[The input]

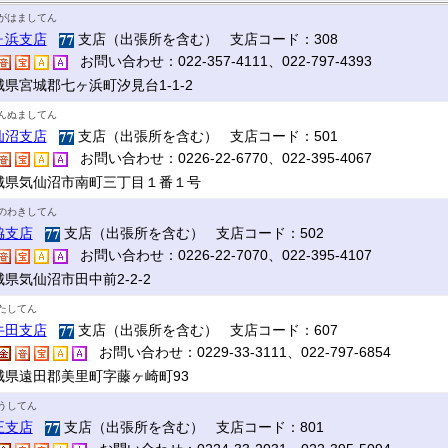
がはましてん
ヶ浜支店
支店（出張所を含む） 支店コード：308
お問い合わせ：022-357-4111、022-797-4393
城県宮城郡七ヶ浜町汐見台1-1-2
んぬましてん
仙沼支店
支店（出張所を含む） 支店コード：501
お問い合わせ：0226-22-6770、022-395-4067
城県気仙沼市南町三丁目１番１号
のわきしてん
脇支店
支店（出張所を含む） 支店コード：502
お問い合わせ：0226-22-7070、022-395-4107
県気仙沼市田中前2-2-2
たしてん
牛田支店
支店（出張所を含む） 支店コード：607
お問い合わせ：0229-33-3111、022-797-6854
城県遠田郡美里町字藤ヶ崎町93
うしてん
王支店
支店（出張所を含む） 支店コード：801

[/The input]

**The problem**.
Output every record above verbatim, excluding images.

**Task answer**.
がはましてん
ヶ浜支店
支店（出張所を含む） 支店コード：308
お問い合わせ：022-357-4111、022-797-4393
城県宮城郡七ヶ浜町汐見台1-1-2
んぬましてん
仙沼支店
支店（出張所を含む） 支店コード：501
お問い合わせ：0226-22-6770、022-395-4067
城県気仙沼市南町三丁目１番１号
のわきしてん
脇支店
支店（出張所を含む） 支店コード：502
お問い合わせ：0226-22-7070、022-395-4107
県気仙沼市田中前2-2-2
たしてん
牛田支店
支店（出張所を含む） 支店コード：607
お問い合わせ：0229-33-3111、022-797-6854
城県遠田郡美里町字藤ヶ崎町93
うしてん
王支店
支店（出張所を含む） 支店コード：801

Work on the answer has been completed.